It’s an exciting time to be a lawyer, and an even more exciting time to be practising aboriginal law.
When I was at law school (my daughters tell me to never start a sentence this way, but it’s too late now), the Calder v. Attorney-General of British Columbia case had just come down, but there was no Charter of Rights and Freedoms. Just a few years earlier, the Chrétien/Trudeau White Paper had been floated and shot down, and with the Calder case the federal government finally had to recognize that treaty and indigenous rights had some meaning, and, even more, their absence no longer meant all title fell automatically to the Crown.
As luck would have it, I was a Member of the House of Commons when the Charter was debated, and remember well the discussions and negotiations around s. 35 and the valuable references to the Royal Proclamation. Some protested no one knew exactly what the implications of these changes were, but in fact we knew full well we were making progress in reducing the unilateral prerogative of governments.
The failure of the next round of discussions between the Crown and First Nations had two major effects: it hardened aboriginal opinion against the Meech Lake Accord, and led to the Royal Commission on Aboriginal Peoples. It also meant the premiers had no choice but to insist on full aboriginal participation in what became known as the Charlottetown round of discussions and the Charlottetown Accord. That accord was a breakthough in recognizing an indigenous right to self-government, but at the same time, its rejection in a referendum meant the courts would be pressed even further into service, which is precisely what has happened.
The groundbreaking decisions in Delgamuukw v. British Columbia and more recently the Manitoba Métis Federation Inc. v. Canada (Attorney General) decision have set out clearly the court’s insistence the Crown has an obligation to consult and accommodate legitimate First Nations’ interests, and that the phrase “honour of the Crown” is not an empty rhetorical gesture.
At the bargaining table, considerable progress is being made in advancing both the economic and political cause of aboriginal people — from Labrador to British Columbia. Self-government agreements, extensive land claim accords, transfers of tax points — it’s all happening.
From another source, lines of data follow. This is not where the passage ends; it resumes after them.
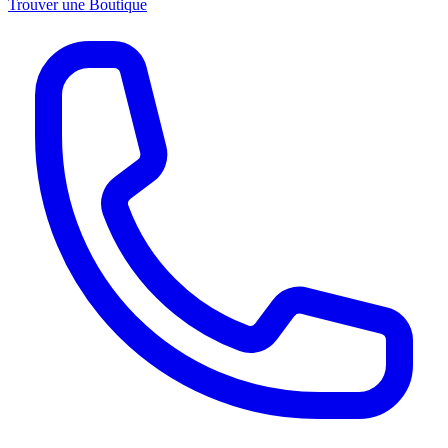
Trouver une Boutique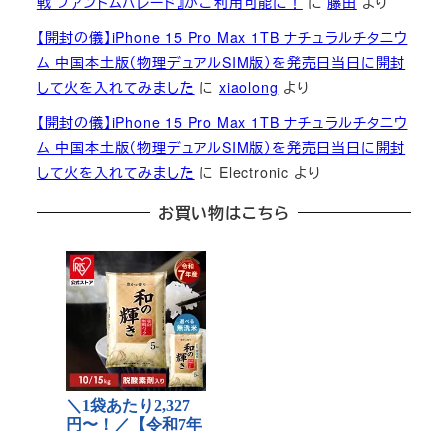
戦 ファントムパレード』がご利用可能に！
に
藤田
より
【開封の儀】iPhone 15 Pro Max 1TB ナチュラルチタニウ
ム 中国本土版（物理デュアルSIM版）を発売日当日に開封
して火を入れてみました
に
xiaolong
より
【開封の儀】iPhone 15 Pro Max 1TB ナチュラルチタニウ
ム 中国本土版（物理デュアルSIM版）を発売日当日に開封
して火を入れてみました
に
Electronic
より
お買い物はこちら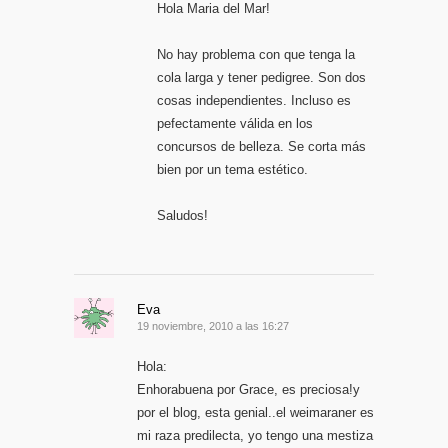
Hola Maria del Mar!
No hay problema con que tenga la
cola larga y tener pedigree. Son dos
cosas independientes. Incluso es
pefectamente válida en los
concursos de belleza. Se corta más
bien por un tema estético.
Saludos!
Eva
19 noviembre, 2010 a las 16:27
Hola:
Enhorabuena por Grace, es preciosa!y
por el blog, esta genial..el weimaraner es
mi raza predilecta, yo tengo una mestiza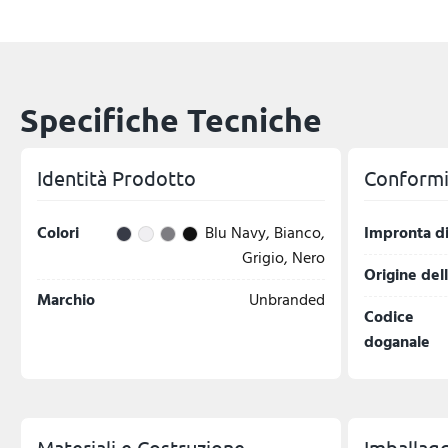
Specifiche Tecniche
Identità Prodotto
Conformit
Colori
Blu Navy, Bianco,
Impronta di
Grigio, Nero
Origine del
Marchio
Unbranded
Codice
doganale
Materiali e Costruzione
Imballagg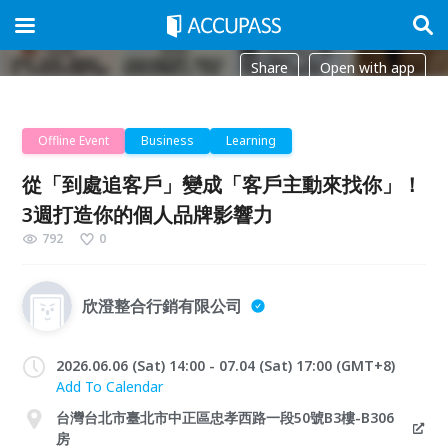
Share
Open with app
Offline Event
Business
Learning
從「到處追客戶」變成「客戶主動來找你」！
3週打造你的個人品牌影響力
792
0
欣澄整合行銷有限公司
2026.06.06 (Sat) 14:00 - 07.04 (Sat) 17:00 (GMT+8)
Add To Calendar
台灣台北市臺北市中正區忠孝西路一段50號B3樓-B306
房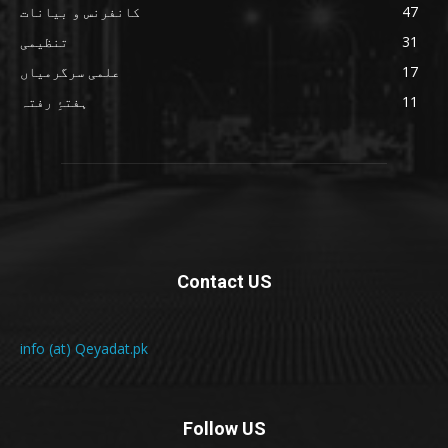
47
کانفرنس و بیانات
31
تنظیمی
17
علمی سرگرمیاں
11
ہفتۂِ رفتہ
Contact US
info (at) Qeyadat.pk
Follow US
An important current challenge is that progress is actually much slower in the so-called “treaty provinces,” where a “miserly interpretation” of treaties by the Crown, both federal and provincial, has prevailed, and the First Nations concept of treaties as reflecting a “sharing of the land, water, food, and resources” has not been embraced at all by the Crown. On the other hand, the notion that First Nations would surrender all rights and claims in exchange for a few dollars a year and forced confinement on tiny tracts of land seems implausible unless the deal was forced upon them.
There is a growing body of historical evidence that, in fact, the written treaties as interpreted by the Crown were forced on First Nations. They were, for the most part, take-it-or-leave-it documents that were matched by real economic hardship. The phrase “starved into submission” is tragically accurate.
Documents signed under pressure are hardly a reflection of the Crown acting honourably, and it is increasingly obvious to all that the status quo is not working at all. Small remote communities in the north of the treaty provinces are among the poorest of the poor, and have few means of escape, as neither the federal government nor the provinces have shown the imagination to break through jurisdictional barriers and create new opportunities for effective self government. Land, revenue, capacity — these are all key to real progress, and without them there will be little chance for an end to poverty and hopelessness.
The frontier of economic development is now heading north and west, and this provides the potential for economic leverage in breaking the logjam.
So . . . an exciting time to be practising aboriginal law! Change will come — it will require effort and imagination, but it will come.
Guest columnist Bob Rae is a partner at Olthuis Kleer Townshend LLP, and a former premier of Ontario and interim leader of the Federal Liberal Party.